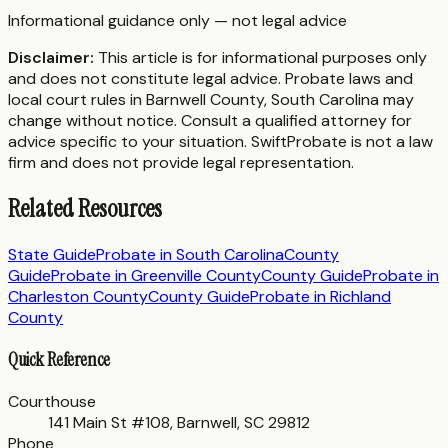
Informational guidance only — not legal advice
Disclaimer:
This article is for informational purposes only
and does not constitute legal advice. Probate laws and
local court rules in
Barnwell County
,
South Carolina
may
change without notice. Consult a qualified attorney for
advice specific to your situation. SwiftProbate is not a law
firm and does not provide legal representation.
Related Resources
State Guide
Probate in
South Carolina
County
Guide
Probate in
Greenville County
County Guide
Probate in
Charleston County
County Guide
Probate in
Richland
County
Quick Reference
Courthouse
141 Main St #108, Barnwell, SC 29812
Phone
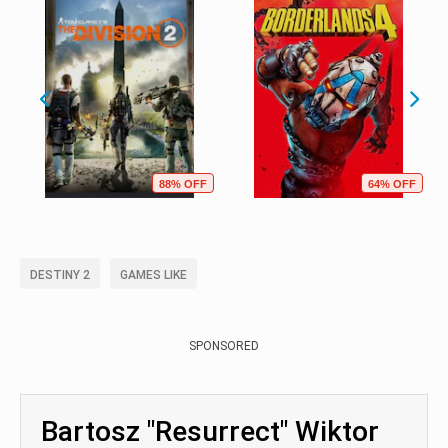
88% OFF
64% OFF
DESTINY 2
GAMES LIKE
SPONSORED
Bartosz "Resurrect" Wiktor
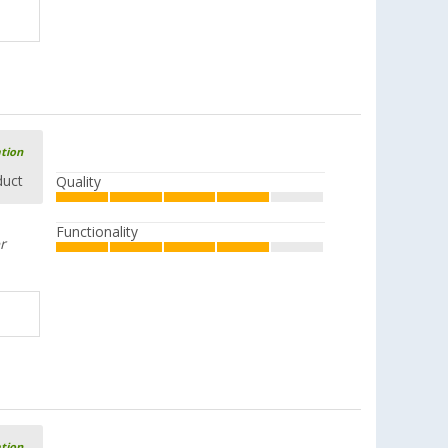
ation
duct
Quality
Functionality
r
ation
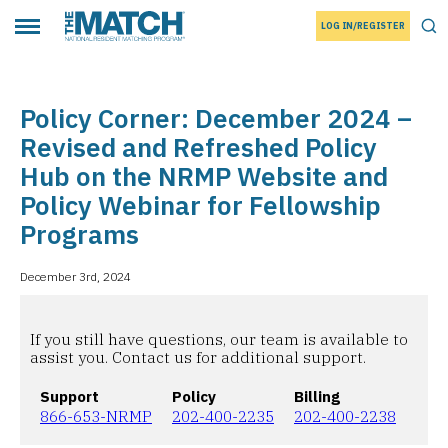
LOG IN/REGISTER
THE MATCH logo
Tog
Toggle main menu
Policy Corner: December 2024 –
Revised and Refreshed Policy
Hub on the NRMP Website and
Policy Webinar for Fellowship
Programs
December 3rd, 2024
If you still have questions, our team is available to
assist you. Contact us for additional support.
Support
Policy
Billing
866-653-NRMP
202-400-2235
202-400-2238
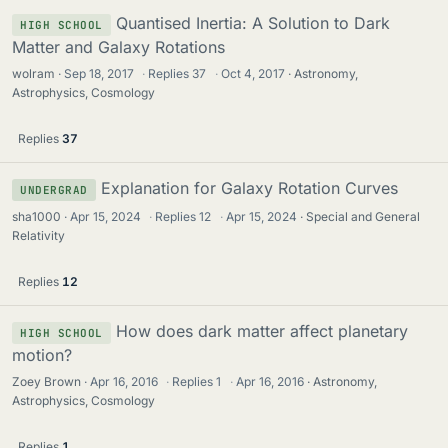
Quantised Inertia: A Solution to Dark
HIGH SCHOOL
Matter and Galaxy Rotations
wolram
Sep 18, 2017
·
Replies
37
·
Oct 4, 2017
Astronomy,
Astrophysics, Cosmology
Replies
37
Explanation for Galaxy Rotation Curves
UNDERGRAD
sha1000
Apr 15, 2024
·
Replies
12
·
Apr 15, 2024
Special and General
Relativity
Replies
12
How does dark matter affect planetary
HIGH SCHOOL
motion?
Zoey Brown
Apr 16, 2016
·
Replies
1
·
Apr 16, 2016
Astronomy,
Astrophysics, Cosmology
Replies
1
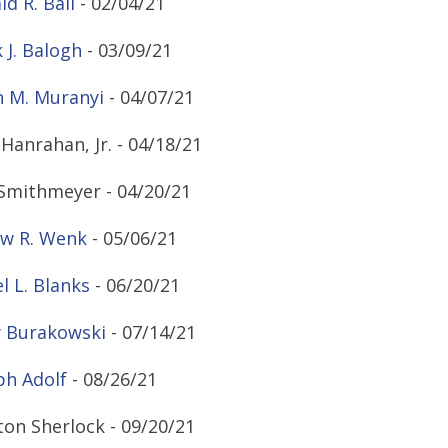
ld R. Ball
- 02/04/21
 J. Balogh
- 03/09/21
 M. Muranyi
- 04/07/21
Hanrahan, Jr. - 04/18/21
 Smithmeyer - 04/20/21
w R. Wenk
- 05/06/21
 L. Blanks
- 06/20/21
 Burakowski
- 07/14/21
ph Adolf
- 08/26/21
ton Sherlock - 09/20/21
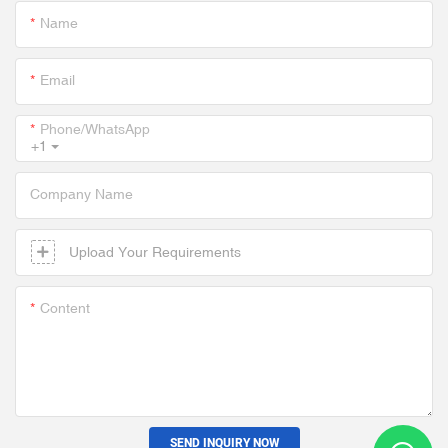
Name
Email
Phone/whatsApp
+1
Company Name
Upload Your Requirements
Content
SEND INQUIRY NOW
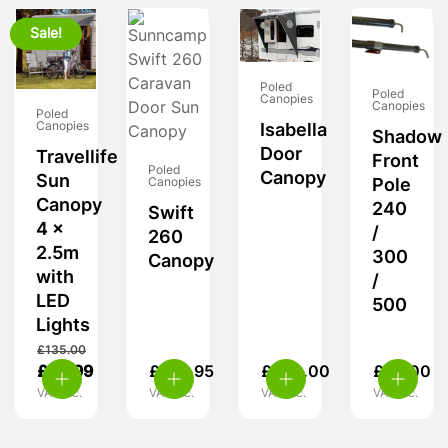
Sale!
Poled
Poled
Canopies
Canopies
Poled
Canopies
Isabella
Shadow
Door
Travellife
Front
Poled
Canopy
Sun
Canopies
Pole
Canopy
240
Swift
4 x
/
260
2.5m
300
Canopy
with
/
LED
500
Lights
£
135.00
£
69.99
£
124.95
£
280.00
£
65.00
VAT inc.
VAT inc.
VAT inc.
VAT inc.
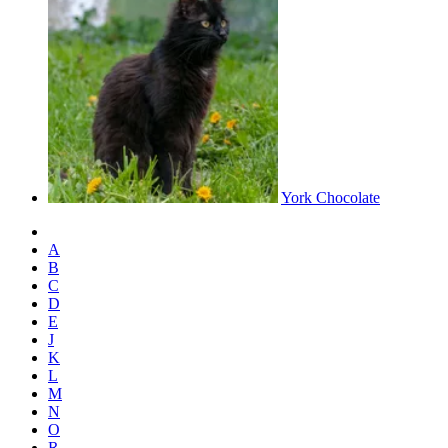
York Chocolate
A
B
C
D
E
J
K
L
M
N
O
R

########

[About this task]
Take every record and copy it word for word, dropping the pictures.

[Finished exercise]
Informational guidance only — not legal advice
Disclaimer:
This article is for informational purposes only
and does not constitute legal advice. Probate laws and
local court rules in
Barnwell County
,
South Carolina
may
change without notice. Consult a qualified attorney for
advice specific to your situation. SwiftProbate is not a law
firm and does not provide legal representation.
Related Resources
State Guide
Probate in
South Carolina
County
Guide
Probate in
Greenville County
County Guide
Probate in
Charleston County
County Guide
Probate in
Richland
County
Quick Reference
Courthouse
141 Main St #108, Barnwell, SC 29812
Phone
88% OFF
64% OFF
DESTINY 2
GAMES LIKE
SPONSORED
Bartosz "Resurrect" Wiktor
ation
duct
Quality
Functionality
r
ation
LOG IN/REGISTER
THE MATCH logo
Tog
Toggle main menu
Policy Corner: December 2024 –
Revised and Refreshed Policy
Hub on the NRMP Website and
Policy Webinar for Fellowship
Programs
December 3rd, 2024
If you still have questions, our team is available to
assist you. Contact us for additional support.
Support
Policy
Billing
866-653-NRMP
202-400-2235
202-400-2238
Quantised Inertia: A Solution to Dark
HIGH SCHOOL
Matter and Galaxy Rotations
wolram
Sep 18, 2017
·
Replies
37
·
Oct 4, 2017
Astronomy,
Astrophysics, Cosmology
Replies
37
Explanation for Galaxy Rotation Curves
UNDERGRAD
sha1000
Apr 15, 2024
·
Replies
12
·
Apr 15, 2024
Special and General
Relativity
Replies
12
How does dark matter affect planetary
HIGH SCHOOL
motion?
Zoey Brown
Apr 16, 2016
·
Replies
1
·
Apr 16, 2016
Astronomy,
Astrophysics, Cosmology
Replies
1
ld R. Ball
- 02/04/21
 J. Balogh
- 03/09/21
 M. Muranyi
- 04/07/21
Hanrahan, Jr. - 04/18/21
 Smithmeyer - 04/20/21
w R. Wenk
- 05/06/21
 L. Blanks
- 06/20/21
 Burakowski
- 07/14/21
ph Adolf
- 08/26/21
ton Sherlock - 09/20/21
Name
Email
Phone/whatsApp
+1
Company Name
Upload Your Requirements
Content
SEND INQUIRY NOW
Sale!
Poled
Poled
Canopies
Canopies
Poled
Canopies
Isabella
Shadow
Door
Travellife
Front
Poled
Canopy
Sun
Canopies
Pole
Canopy
240
Swift
4 x
/
260
2.5m
300
Canopy
with
/
LED
500
Lights
£
135.00
£
69.99
£
124.95
£
280.00
£
65.00
VAT inc.
VAT inc.
VAT inc.
VAT inc.
York Chocolate
A
B
C
D
E
J
K
L
M
N
O
R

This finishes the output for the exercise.